這裡不是她記憶中上下五千年的任何一個朝代,不是。
「走吧,一過中午氣溫降得快,我們得趁這時候早點下山。」就算不是自己認得的朝代,她也得活下去不是?畢竟前世的她已經不存在,就算死都不願意闔眼—— 就因為不甘願,可是命運太過強大,而她只是一隻螻蟻。
「我以為天色還早。」他不以為意。
鄔深深忍住黯然。「你瞧,」她伸出五指,「這風吹在人手上、臉上已經感覺得到陣陣寒意,林子裡九月的天氣涼得快,尤其是山上,要是多貪這兩個時辰,只要是人就會凍成冰棍子了。」
在這裡她住了三年,今早下了第一場早霜,冬天不遠了,更重要的是,她怕冷,很怕的那種。
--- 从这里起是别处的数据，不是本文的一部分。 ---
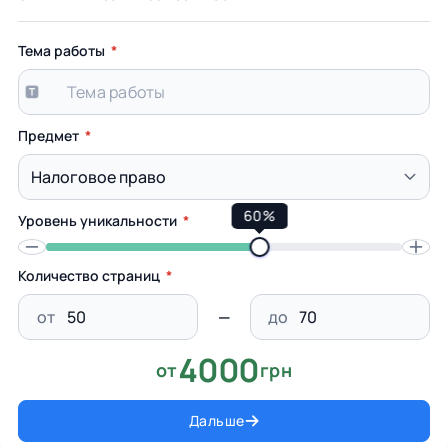
Тема работы
Предмет
60%
Уровень уникальности
Количество страниц
от
до
4000
от
грн
Дальше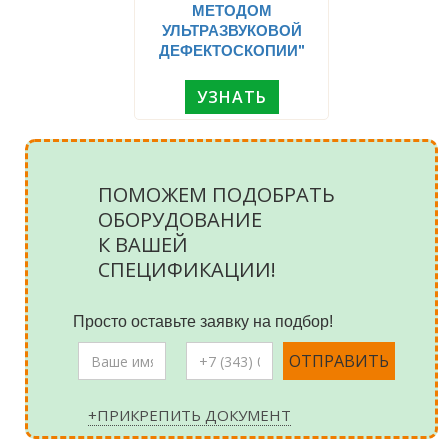
МЕТОДОМ
УЛЬТРАЗВУКОВОЙ
ДЕФЕКТОСКОПИИ"
УЗНАТЬ
ПОМОЖЕМ ПОДОБРАТЬ
ОБОРУДОВАНИЕ
К ВАШЕЙ
СПЕЦИФИКАЦИИ!
Просто оставьте заявку на подбор!
+ПРИКРЕПИТЬ ДОКУМЕНТ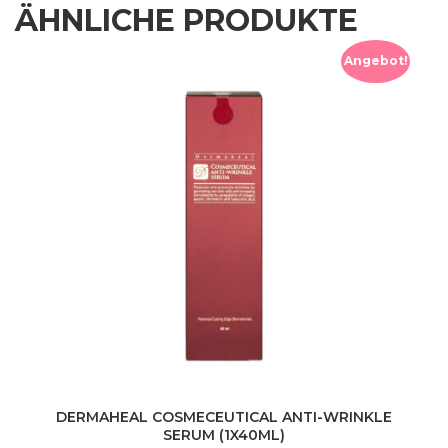
ÄHNLICHE PRODUKTE
Angebot!
DERMAHEAL COSMECEUTICAL ANTI-WRINKLE
SERUM (1X40ML)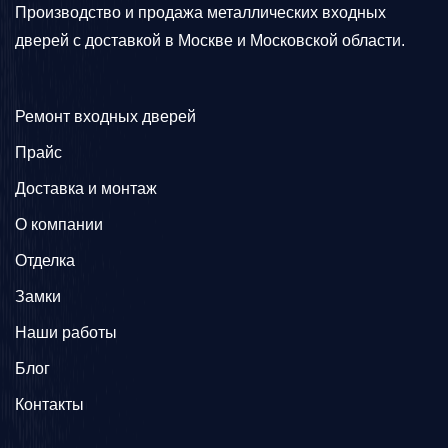
Производство и продажа металлических входных
дверей с доставкой в Москве и Московской области.
Ремонт входных дверей
Прайс
Доставка и монтаж
О компании
Отделка
Замки
Наши работы
Блог
Контакты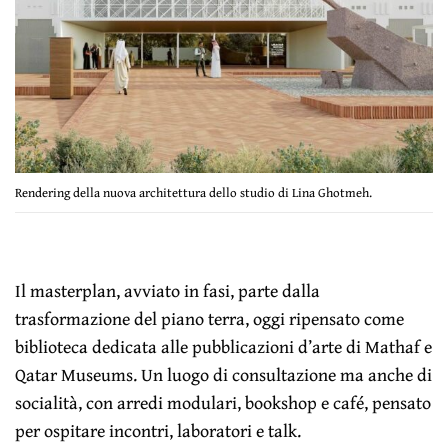
Rendering della nuova architettura dello studio di Lina Ghotmeh.
Il masterplan, avviato in fasi, parte dalla
trasformazione del piano terra, oggi ripensato come
biblioteca dedicata alle pubblicazioni d’arte di Mathaf e
Qatar Museums. Un luogo di consultazione ma anche di
socialità, con arredi modulari, bookshop e café, pensato
per ospitare incontri, laboratori e talk.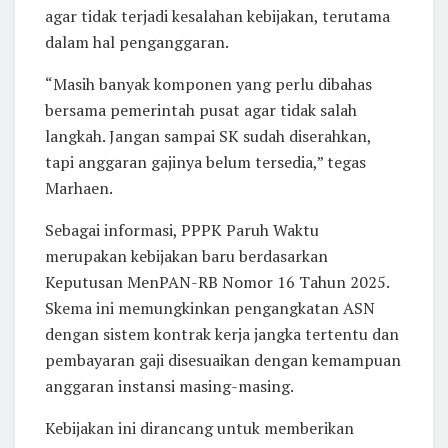
agar tidak terjadi kesalahan kebijakan, terutama
dalam hal penganggaran.
“Masih banyak komponen yang perlu dibahas
bersama pemerintah pusat agar tidak salah
langkah. Jangan sampai SK sudah diserahkan,
tapi anggaran gajinya belum tersedia,” tegas
Marhaen.
Sebagai informasi, PPPK Paruh Waktu
merupakan kebijakan baru berdasarkan
Keputusan MenPAN-RB Nomor 16 Tahun 2025.
Skema ini memungkinkan pengangkatan ASN
dengan sistem kontrak kerja jangka tertentu dan
pembayaran gaji disesuaikan dengan kemampuan
anggaran instansi masing-masing.
Kebijakan ini dirancang untuk memberikan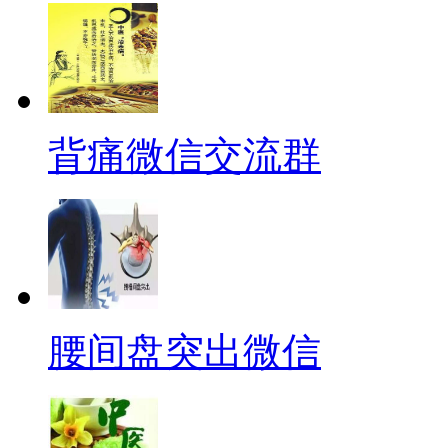
背痛微信交流群
腰间盘突出微信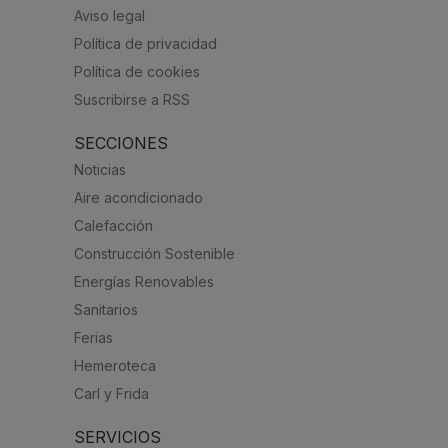
Aviso legal
Política de privacidad
Política de cookies
Suscribirse a RSS
SECCIONES
Noticias
Aire acondicionado
Calefacción
Construcción Sostenible
Energías Renovables
Sanitarios
Ferias
Hemeroteca
Carl y Frida
SERVICIOS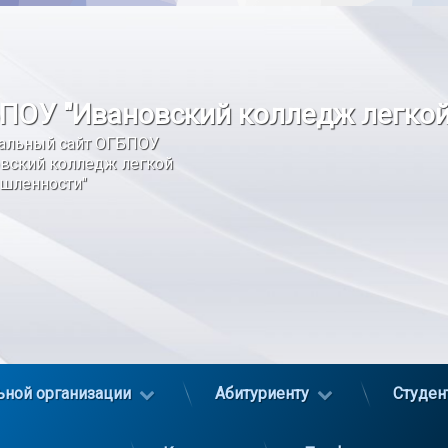
ПОУ "Ивановский колледж легко
альный сайт ОГБПОУ 
вский колледж легкой 
шленности"
ьной организации
Абитуриенту
Студен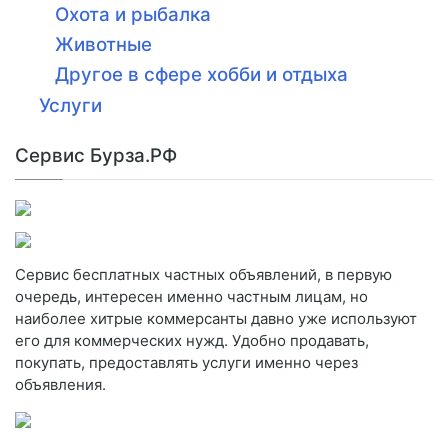
Охота и рыбалка
Животные
Другое в сфере хобби и отдыха
Услуги
Сервис Бурза.РФ
Сервис бесплатных частных объявлений, в первую
очередь, интересен именно частным лицам, но
наиболее хитрые коммерсанты давно уже используют
его для коммерческих нужд. Удобно продавать,
покупать, предоставлять услуги именно через
объявления.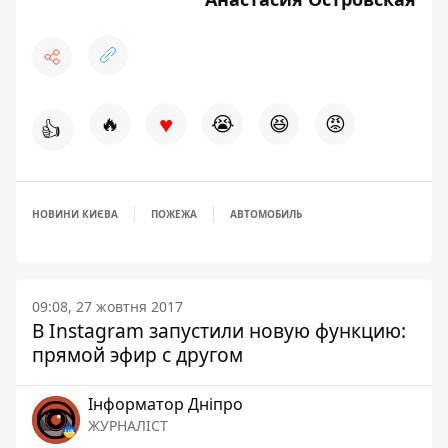
♥
🔥
😭
😆
😡
👍
НОВИНИ КИЄВА
ПОЖЕЖА
АВТОМОБИЛЬ
09:08, 27 жовтня 2017
В Instagram запустили новую функцию:
прямой эфир с другом
Інформатор Дніпро
ЖУРНАЛІСТ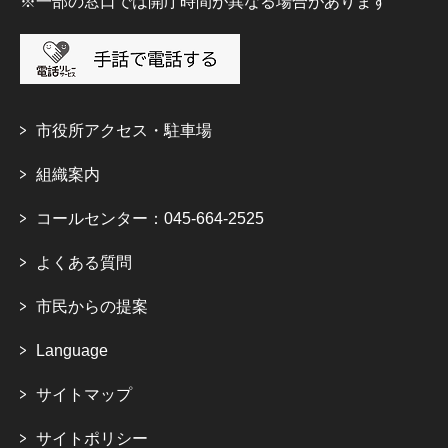
※一部の窓口では開庁時間が異なる場合があります
市役所アクセス・駐車場
組織案内
コールセンター：045-664-2525
よくある質問
市民からの提案
Language
サイトマップ
サイトポリシー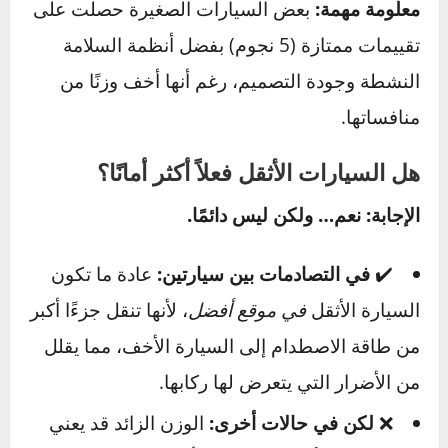
الأوروبي):
يقيّم السيارات بنظام النجوم (من 1 إلى 5)، وكلما
زادت النجوم، زادت فعالية السيارة في حماية
الركاب.
يراعي البرنامج اختلاف الأوزان بين السيارات،
ويجري تصادمات أمامية، جانبية، وتصادم مع مشاة.
NHTSA (الإدارة الوطنية لسلامة المرور
الأمريكية):
تقيّم السيارات حسب نتائج اصطدامات أمامية
وخلفية وجانبية، وتُعطي تقييمًا بنجوم أيضًا.
تركز على تأثير الاصطدام على الركاب وسهولة
انقلاب السيارة.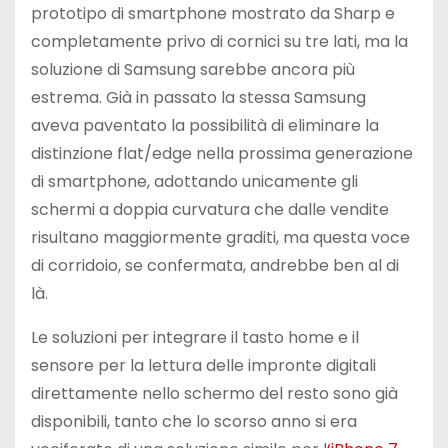
prototipo di smartphone mostrato da Sharp e
completamente privo di cornici su tre lati, ma la
soluzione di Samsung sarebbe ancora più
estrema. Già in passato la stessa Samsung
aveva paventato la possibilità di eliminare la
distinzione flat/edge nella prossima generazione
di smartphone, adottando unicamente gli
schermi a doppia curvatura che dalle vendite
risultano maggiormente graditi, ma questa voce
di corridoio, se confermata, andrebbe ben al di
là.
Le soluzioni per integrare il tasto home e il
sensore per la lettura delle impronte digitali
direttamente nello schermo del resto sono già
disponibili, tanto che lo scorso anno si era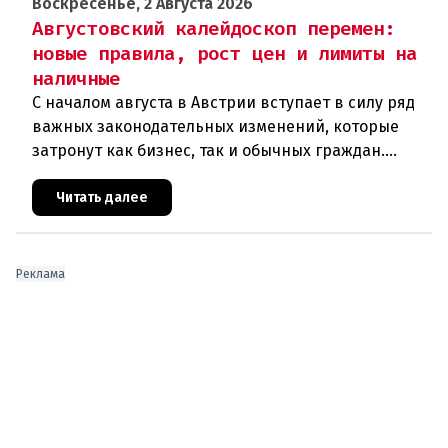
Воскресенье, 2 Августа 2026
Августовский калейдоскоп перемен:
новые правила, рост цен и лимиты на
наличные
С началом августа в Австрии вступает в силу ряд
важных законодательных изменений, которые
затронут как бизнес, так и обычных граждан.
Ключевые нововведения сконцентрированы в
строительном секторе и сф
Читать далее
Реклама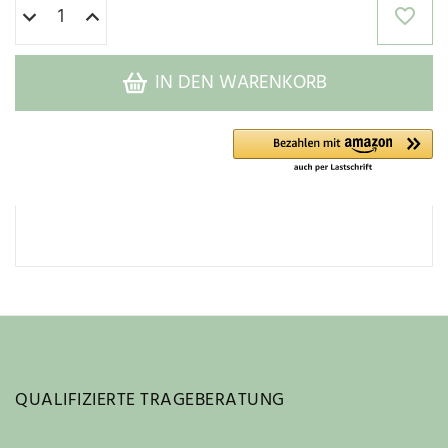
IN DEN WARENKORB
QUALIFIZIERTE TRAGEBERATUNG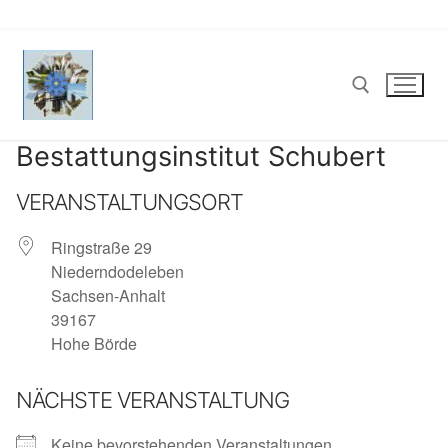
Zum
Inhalt
springen
Bestattungsinstitut Schubert
Suchen nach:
VERANSTALTUNGSORT
Ringstraße 29
Niederndodeleben
Sachsen-Anhalt
39167
Hohe Börde
NÄCHSTE VERANSTALTUNG
Keine bevorstehenden Veranstaltungen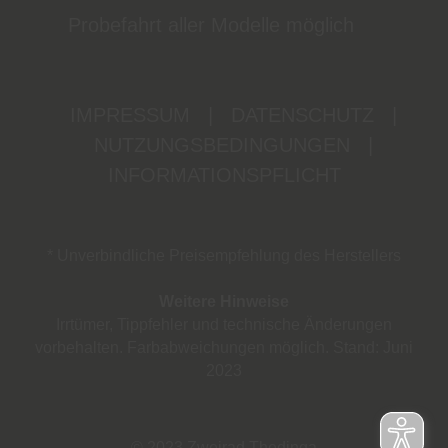
Probefahrt aller Modelle möglich
IMPRESSUM
|
DATENSCHUTZ
|
NUTZUNGSBEDINGUNGEN
|
INFORMATIONSPFLICHT
* Unverbindliche Preisempfehlung des Herstellers
Weitere Hinweise
Irrtümer, Tippfehler und technische Änderungen
vorbehalten. Farbabweichungen möglich. Stand: Juni
2023
© 2023 Zweirad Thedinga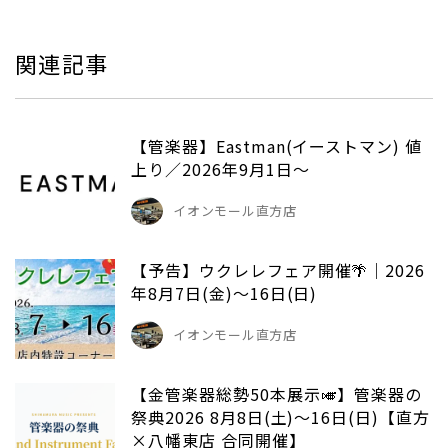
関連記事
【管楽器】Eastman(イーストマン) 値
上り／2026年9月1日～
イオンモール直方店
【予告】ウクレレフェア開催🌴｜2026
年8月7日(金)～16日(日)
イオンモール直方店
【金管楽器総勢50本展示🎺】管楽器の
祭典2026 8月8日(土)～16日(日)【直方
×八幡東店 合同開催】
兩人沉默的走在山道上,到來黃泥岔路,戰止站在山腳下回頭一看那密密的林子,入眼所及的老林子也才多久時間,已經蒙上一層神秘又令人敬畏的霧氣,這位鄉下姑娘的經驗果然比他要豐富上許多。
「竹簍還我吧,我家得往這邊。」鄔深深停下腳步,把頭偏向左邊那條路。
「我去認個門。」戰止領先往前。
「欸?」認認認什麼門?
「晚些我把鹿肉分了,不是得往你家送?」
對喔,她怎麼忘了這麼重要的事。
於是,沿著那條泥路又往前走過一道獨木橋,就看見一間木屋。白楊樹、籬笆、柴門,他眼力好,就連簷廊下掛著的辣椒干、包谷棒也都看到了,這樣的屋子給人一種堅實和溫暖的感覺。
「那木屋就是我家。」她可沒想過要把這男人往家門口領,她家一屋子婦孺,所謂防人之心不可無,到此為止便可。
戰止把竹簍交還她,沉默的反身往自己家去了。
鄔家這間木屋是她那便宜父親—— 鄔淮還在世時留下的唯一家產,外觀看起來不大,籬笆在這兒叫杖子。
這屯子素有「窮夾杖子富打牆」一說,其實,杖子和打牆的作用都是一樣的,為了防止野獸出沒傷人或禍害家畜,到了冬天也有屏障風雪的作用。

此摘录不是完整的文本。